Saturday, September 08, 2012

From a History of the Village Where I Live

About a one-room schoolhouse in use in the 1830's.....

The first seats were long homemade benches. The deep window sills held the lunch pails. Just inside the door was a low bench that held the drinking water pail. This had a long-handled tin dipper hanging inside it. Pupils considered it a treat to be named by the teacher to go and get a pail of water from a nearby neighbor.

The school was not graded. Promotion and assignment of subjects was up to the teacher. The books ran from the First Reader to the Fifth Reader. After a year or more in the Fifth Reader a boy or girl usually stopped going to school. In those days school started at 9:00 a.m. There was a 15-minute morning and afternoon recess, an hour for lunch, and finished at 4:00 p.m. School was seven months long. It closed in April, and they never had homework.

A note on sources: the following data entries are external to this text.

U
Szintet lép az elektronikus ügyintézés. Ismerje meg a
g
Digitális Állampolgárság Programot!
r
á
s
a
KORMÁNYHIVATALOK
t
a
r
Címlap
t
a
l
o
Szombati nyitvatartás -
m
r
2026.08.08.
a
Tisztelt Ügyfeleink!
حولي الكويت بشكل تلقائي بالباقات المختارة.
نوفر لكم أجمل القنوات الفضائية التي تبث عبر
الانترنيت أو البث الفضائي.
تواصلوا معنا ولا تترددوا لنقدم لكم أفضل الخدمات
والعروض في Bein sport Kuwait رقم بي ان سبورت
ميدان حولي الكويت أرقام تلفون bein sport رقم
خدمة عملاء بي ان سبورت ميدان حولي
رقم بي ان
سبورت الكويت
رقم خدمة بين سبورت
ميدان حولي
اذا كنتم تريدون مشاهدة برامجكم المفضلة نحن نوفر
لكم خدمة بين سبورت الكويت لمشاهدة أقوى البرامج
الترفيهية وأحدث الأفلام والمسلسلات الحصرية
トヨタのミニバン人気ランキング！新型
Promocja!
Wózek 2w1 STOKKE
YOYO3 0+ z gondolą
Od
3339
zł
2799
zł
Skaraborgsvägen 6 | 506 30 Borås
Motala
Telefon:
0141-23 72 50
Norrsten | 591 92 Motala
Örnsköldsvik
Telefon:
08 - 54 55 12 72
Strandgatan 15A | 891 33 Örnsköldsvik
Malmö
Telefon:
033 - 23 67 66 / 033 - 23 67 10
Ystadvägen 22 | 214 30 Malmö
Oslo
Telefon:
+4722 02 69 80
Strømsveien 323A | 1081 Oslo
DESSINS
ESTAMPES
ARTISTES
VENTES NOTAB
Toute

The teacher received $25 a month for her services. Her total pay for a year was $175.

5 comments:

crystal said...

It reminds me of Little House on the Prairie :)

Susan said...

LOL It does, doesn't it. Let's hope the people were as sweet. Although Little House had a mean girl (with a mean mother) as I recall.

crystal said...

I only saw a couple of episodes - maybe I should revisit it.

Eulalia Benejam Cobb said...

There is one such school just a couple hundred yards from my house. Need I say it's no longer in use?

Susan said...

This one isn't either, but I hope it's being kept up. It's a cool little stone building.